> _Exercise prompt_: With the images removed, write out each record exactly as given.

> _Recorded data_:
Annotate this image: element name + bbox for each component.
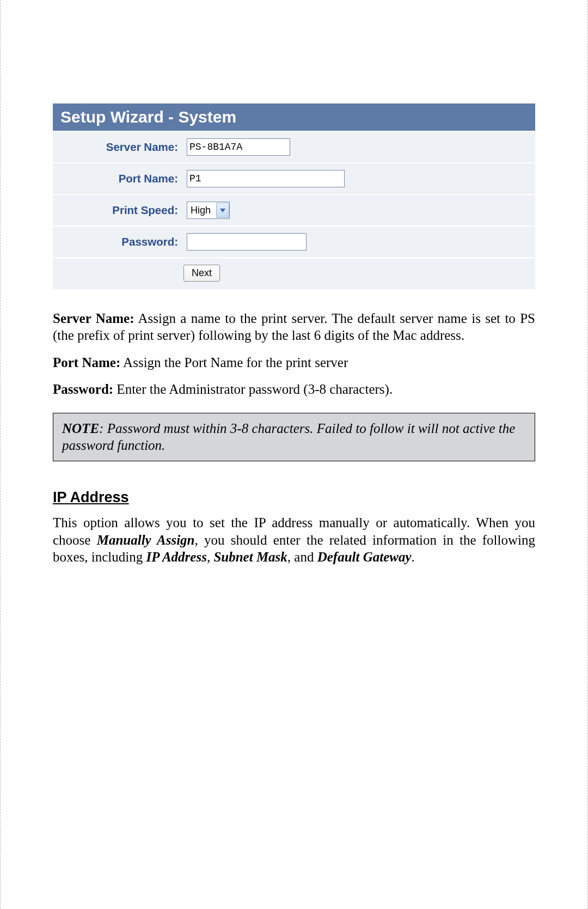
wizard-footer: Next: [53, 257, 535, 289]
default-gateway-term: Default Gateway: [317, 550, 412, 564]
ip-address-heading: IP Address: [53, 489, 535, 507]
note-label: NOTE: [62, 421, 99, 436]
label-server-name: Server Name:: [53, 141, 182, 154]
desc-port-name-text: Assign the Port Name for the print serve…: [120, 355, 348, 370]
ip-period: .: [412, 550, 415, 564]
desc-password-text: Enter the Administrator password (3-8 ch…: [113, 382, 393, 396]
port-name-input[interactable]: [187, 170, 345, 187]
document-page: Setup Wizard - System Server Name: Port …: [0, 0, 588, 909]
row-port-name: Port Name:: [53, 162, 535, 194]
desc-server-name: Server Name: Assign a name to the print …: [53, 310, 535, 344]
desc-port-name-label: Port Name:: [53, 355, 120, 370]
field-print-speed: High: [182, 196, 535, 224]
ip-comma1: ,: [207, 550, 214, 564]
wizard-title: Setup Wizard - System: [53, 103, 535, 131]
server-name-input[interactable]: [187, 138, 290, 156]
ip-manually-assign: Manually Assign: [97, 533, 195, 547]
ip-address-paragraph: This option allows you to set the IP add…: [53, 514, 535, 565]
field-password: [182, 228, 535, 256]
row-password: Password:: [53, 225, 535, 257]
print-speed-select[interactable]: High: [187, 202, 230, 219]
row-print-speed: Print Speed: High: [53, 194, 535, 225]
ip-address-term: IP Address: [146, 550, 207, 564]
ip-comma2: , and: [287, 550, 317, 564]
desc-port-name: Port Name: Assign the Port Name for the …: [53, 354, 535, 371]
print-speed-value: High: [191, 205, 211, 216]
desc-password-label: Password:: [53, 382, 113, 396]
password-input[interactable]: [187, 233, 307, 251]
next-button[interactable]: Next: [183, 265, 220, 282]
chevron-down-icon: [216, 203, 229, 218]
description-block: Server Name: Assign a name to the print …: [53, 310, 535, 565]
label-print-speed: Print Speed:: [53, 204, 182, 217]
label-password: Password:: [53, 235, 182, 248]
setup-wizard-panel: Setup Wizard - System Server Name: Port …: [53, 103, 535, 289]
desc-password: Password: Enter the Administrator passwo…: [53, 381, 535, 398]
label-port-name: Port Name:: [53, 172, 182, 185]
note-box: NOTE: Password must within 3-8 character…: [53, 413, 535, 461]
subnet-mask-term: Subnet Mask: [213, 550, 287, 564]
field-server-name: [182, 133, 535, 161]
row-server-name: Server Name:: [53, 131, 535, 162]
note-text: : Password must within 3-8 characters. F…: [62, 421, 515, 453]
desc-server-name-label: Server Name:: [53, 311, 134, 326]
field-port-name: [182, 164, 535, 193]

> _Answer section_:
Annotate this image: element name + bbox for each component.
wizard-footer: Next: [53, 257, 535, 289]
default-gateway-term: Default Gateway: [317, 550, 412, 564]
ip-address-heading: IP Address: [53, 489, 535, 507]
note-label: NOTE: [62, 421, 99, 436]
label-server-name: Server Name:: [53, 141, 182, 154]
desc-port-name-text: Assign the Port Name for the print serve…: [120, 355, 348, 370]
ip-period: .: [412, 550, 415, 564]
desc-password-text: Enter the Administrator password (3-8 ch…: [113, 382, 393, 396]
port-name-input[interactable]: [187, 170, 345, 187]
document-page: Setup Wizard - System Server Name: Port …: [0, 0, 588, 909]
row-port-name: Port Name:: [53, 162, 535, 194]
desc-server-name: Server Name: Assign a name to the print …: [53, 310, 535, 344]
desc-port-name-label: Port Name:: [53, 355, 120, 370]
field-print-speed: High: [182, 196, 535, 224]
ip-comma1: ,: [207, 550, 214, 564]
wizard-title: Setup Wizard - System: [53, 103, 535, 131]
server-name-input[interactable]: [187, 138, 290, 156]
ip-manually-assign: Manually Assign: [97, 533, 195, 547]
ip-address-paragraph: This option allows you to set the IP add…: [53, 514, 535, 565]
field-password: [182, 228, 535, 256]
row-password: Password:: [53, 225, 535, 257]
print-speed-select[interactable]: High: [187, 202, 230, 219]
row-print-speed: Print Speed: High: [53, 194, 535, 225]
ip-address-term: IP Address: [146, 550, 207, 564]
ip-comma2: , and: [287, 550, 317, 564]
desc-port-name: Port Name: Assign the Port Name for the …: [53, 354, 535, 371]
print-speed-value: High: [191, 205, 211, 216]
desc-password-label: Password:: [53, 382, 113, 396]
password-input[interactable]: [187, 233, 307, 251]
next-button[interactable]: Next: [183, 265, 220, 282]
chevron-down-icon: [216, 203, 229, 218]
description-block: Server Name: Assign a name to the print …: [53, 310, 535, 565]
label-print-speed: Print Speed:: [53, 204, 182, 217]
label-password: Password:: [53, 235, 182, 248]
setup-wizard-panel: Setup Wizard - System Server Name: Port …: [53, 103, 535, 289]
desc-password: Password: Enter the Administrator passwo…: [53, 381, 535, 398]
label-port-name: Port Name:: [53, 172, 182, 185]
note-box: NOTE: Password must within 3-8 character…: [53, 413, 535, 461]
subnet-mask-term: Subnet Mask: [213, 550, 287, 564]
field-server-name: [182, 133, 535, 161]
row-server-name: Server Name:: [53, 131, 535, 162]
note-text: : Password must within 3-8 characters. F…: [62, 421, 515, 453]
desc-server-name-label: Server Name:: [53, 311, 134, 326]
field-port-name: [182, 164, 535, 193]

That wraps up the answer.